### Directions
The entries are to be reproduced word for word, with all images left out.

### The input
┏━━

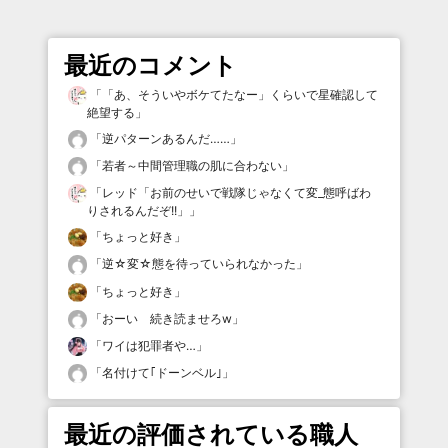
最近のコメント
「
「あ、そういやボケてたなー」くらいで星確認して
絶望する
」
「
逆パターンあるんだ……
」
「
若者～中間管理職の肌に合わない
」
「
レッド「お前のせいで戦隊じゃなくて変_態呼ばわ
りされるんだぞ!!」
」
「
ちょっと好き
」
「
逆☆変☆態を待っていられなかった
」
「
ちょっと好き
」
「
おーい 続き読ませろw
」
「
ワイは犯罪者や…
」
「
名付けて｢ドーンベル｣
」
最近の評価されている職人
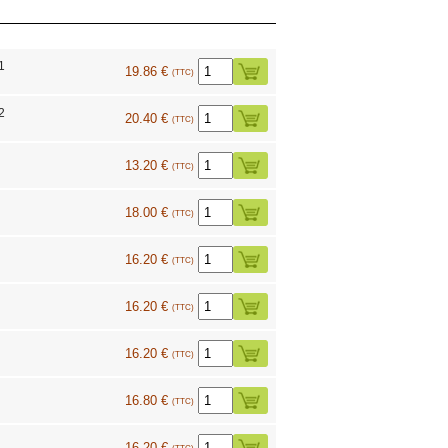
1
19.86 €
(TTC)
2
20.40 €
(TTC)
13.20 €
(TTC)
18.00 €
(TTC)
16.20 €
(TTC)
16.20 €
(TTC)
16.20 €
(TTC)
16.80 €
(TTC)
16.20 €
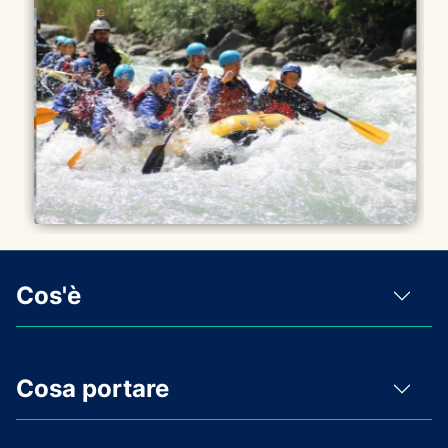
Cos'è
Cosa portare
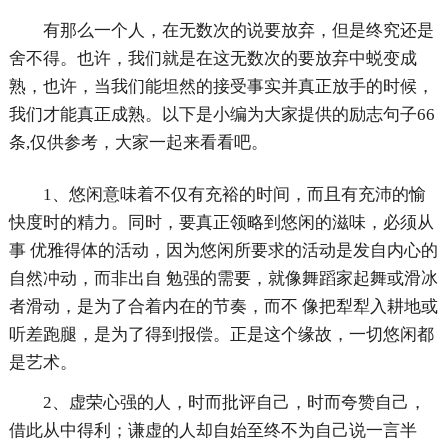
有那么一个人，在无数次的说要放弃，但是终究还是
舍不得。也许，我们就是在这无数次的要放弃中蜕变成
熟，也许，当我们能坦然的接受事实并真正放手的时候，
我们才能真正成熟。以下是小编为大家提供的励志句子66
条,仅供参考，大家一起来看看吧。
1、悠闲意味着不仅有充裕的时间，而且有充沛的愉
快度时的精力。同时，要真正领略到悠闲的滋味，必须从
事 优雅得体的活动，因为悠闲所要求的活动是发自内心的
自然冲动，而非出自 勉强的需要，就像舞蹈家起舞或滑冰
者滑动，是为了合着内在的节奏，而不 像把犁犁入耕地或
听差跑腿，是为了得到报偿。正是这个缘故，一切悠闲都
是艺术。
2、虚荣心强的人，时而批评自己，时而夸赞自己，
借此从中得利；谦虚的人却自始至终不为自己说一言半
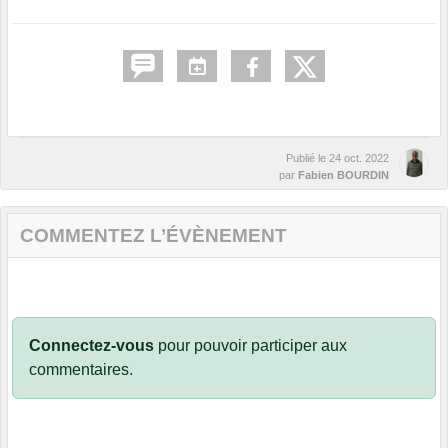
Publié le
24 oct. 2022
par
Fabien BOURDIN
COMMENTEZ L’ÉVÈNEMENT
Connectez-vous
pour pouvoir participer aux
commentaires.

┗━━

### Task result
最近のコメント
「
「あ、そういやボケてたなー」くらいで星確認して
絶望する
」
「
逆パターンあるんだ……
」
「
若者～中間管理職の肌に合わない
」
「
レッド「お前のせいで戦隊じゃなくて変_態呼ばわ
りされるんだぞ!!」
」
「
ちょっと好き
」
「
逆☆変☆態を待っていられなかった
」
「
ちょっと好き
」
「
おーい 続き読ませろw
」
「
ワイは犯罪者や…
」
「
名付けて｢ドーンベル｣
」
最近の評価されている職人
1
19.86 €
(TTC)
2
20.40 €
(TTC)
13.20 €
(TTC)
18.00 €
(TTC)
16.20 €
(TTC)
16.20 €
(TTC)
16.20 €
(TTC)
16.80 €
(TTC)
16.20 €
Cos'è
Cosa portare
有那么一个人，在无数次的说要放弃，但是终究还是
舍不得。也许，我们就是在这无数次的要放弃中蜕变成
熟，也许，当我们能坦然的接受事实并真正放手的时候，
我们才能真正成熟。以下是小编为大家提供的励志句子66
条,仅供参考，大家一起来看看吧。
1、悠闲意味着不仅有充裕的时间，而且有充沛的愉
快度时的精力。同时，要真正领略到悠闲的滋味，必须从
事 优雅得体的活动，因为悠闲所要求的活动是发自内心的
自然冲动，而非出自 勉强的需要，就像舞蹈家起舞或滑冰
者滑动，是为了合着内在的节奏，而不 像把犁犁入耕地或
听差跑腿，是为了得到报偿。正是这个缘故，一切悠闲都
是艺术。
2、虚荣心强的人，时而批评自己，时而夸赞自己，
借此从中得利；谦虚的人却自始至终不为自己说一言半
Publié le
24 oct. 2022
par
Fabien BOURDIN
COMMENTEZ L’ÉVÈNEMENT
Connectez-vous
pour pouvoir participer aux
commentaires.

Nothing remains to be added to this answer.